None of this is new, of course. What’s different now is the degree, the wealth in this sport that now grows by orders of magnitude. That kind of money — millions for coaches, tens of millions for top-conference schools, billions from broadcast networks — hasn’t just tilted the sport, it’s knocked college football entirely off its axis, at the cost of longstanding tradition. But then, tradition can’t be monetized, not without neutering it and sanding off all rough edges — Make those students stop cussing during the fight song! We’re live on camera! — for easy packaging and sponsor activation.
The real irony here is that this is going to be a magnificent season. College football, as a sport, always rises above provincial executives and school officials looking to squeeze it for a quick buck. Georgia playing for a third straight national title; Ohio State looking to reclaim its edge over Michigan; Alabama trying to regain championship relevance; USC and LSU elbowing their way into the title conversation … those are the big storylines, yes, and all of them will be worth watching.

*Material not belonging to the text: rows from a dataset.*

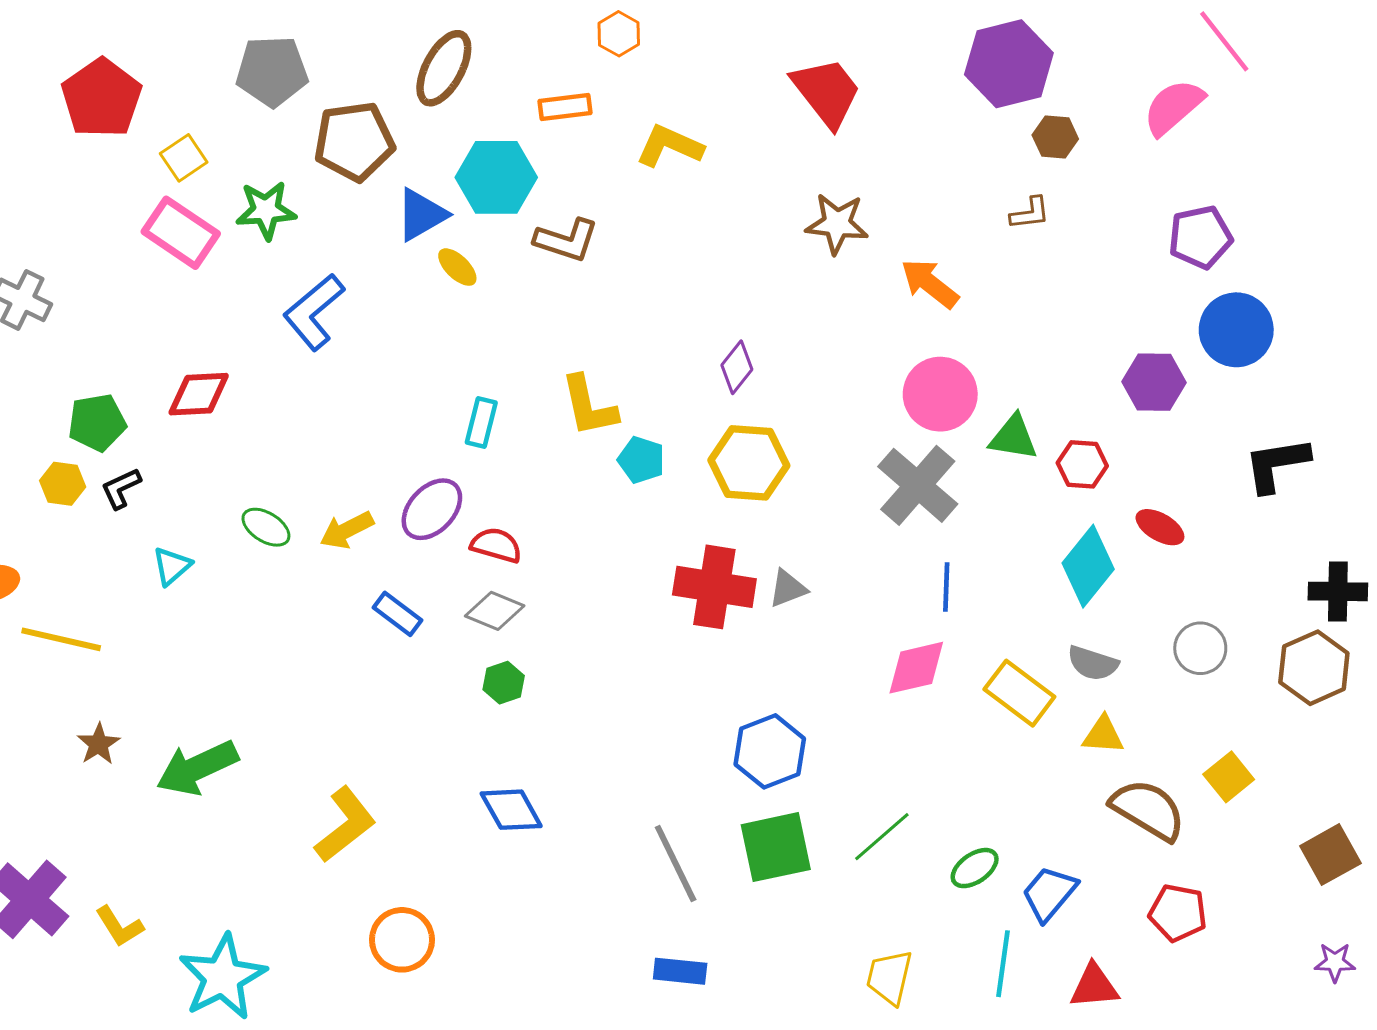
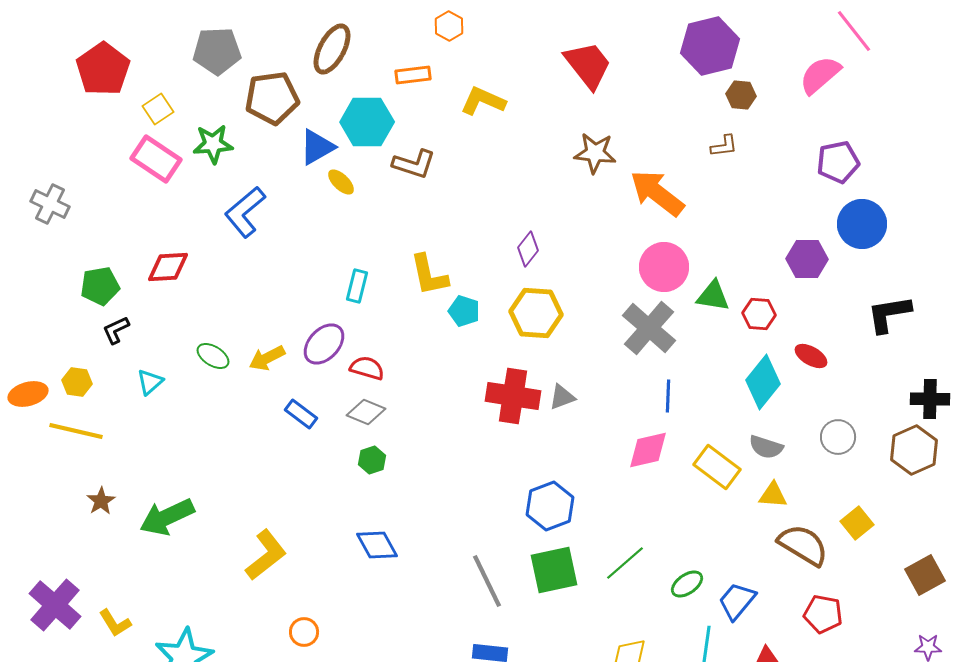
orange arrow: (930, 283) -> (657, 193), size x1.4
yellow hexagon: (63, 484) -> (77, 382), moved
orange circle: (402, 940) -> (304, 632), size x0.7

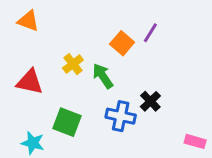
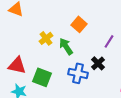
purple line: (150, 33) -> (109, 41), moved
red triangle: (30, 82) -> (17, 65), moved

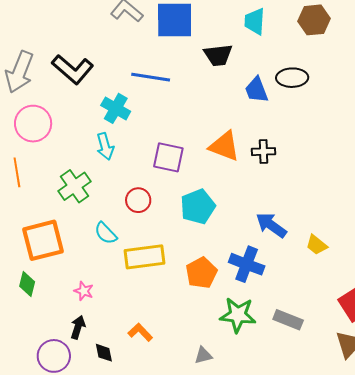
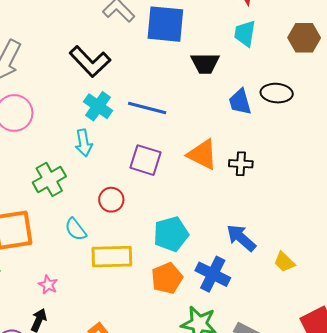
black L-shape: (73, 69) -> (90, 62), moved
blue line: (151, 77) -> (147, 108), moved
cyan pentagon: (198, 207) -> (171, 234), moved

What makes college football a transcendent sport, though, are the moments when players who aren’t just auditioning for Sundays step up; when an Appalachian State stuns a Michigan or a Kick Six turns an entire state inside out; when the joy is spontaneous, not choreographed and branded with a Home Depot logo. Those are the moments that bring college football fans back year after year, long after they’ve graduated, grown and shipped their own kids off to the ol’ alma mater.
If you’ve never been to an on-campus tailgate the morning before a big game, pre-noon drink in your hand and meat on the grill, the sound of a distant college band carrying through the autumn air, you simply must. This season, if at all possible. But be very careful … it’s addictive, the tailgate life, and you’ll spend every year making lists of famous stadiums you need to visit, and counting down the days until fall rolls around again, and college football with it.
Next year, and in the future, college football will still exist, of course. For many schools, it will even continue to thrive. An entire Harvard Business School symposium’s worth of shareholder-obsessed executives, billable-hours attorneys and short-term-horizon consultants couldn’t dim the passion that is Auburn-Alabama or Ohio State-Michigan.
But college football’s regional alliances are gone, and they’re not coming back. A new mercenary framework is upon us, and realignment will only turn uglier and more divisive from here. Schools like Indiana, Northwestern, Kansas State, Vanderbilt and other conference backbenchers ought to pay close attention to how Washington State and Oregon State got abandoned like unpopular kids in a game of hide-n-seek. Clemson and Florida State have complained about not getting their fair share of ACC revenue for years. How long before the remaining major conferences take that one step further and decide that splitting TV money 12 or 14 ways is a lot more profitable than splitting it 18 or 20 ways? The door that leads into the ballroom where the big conferences dance leads right back out of it, too.
Enjoy it all, this 2023 college football season. We won’t see anything quite like it again.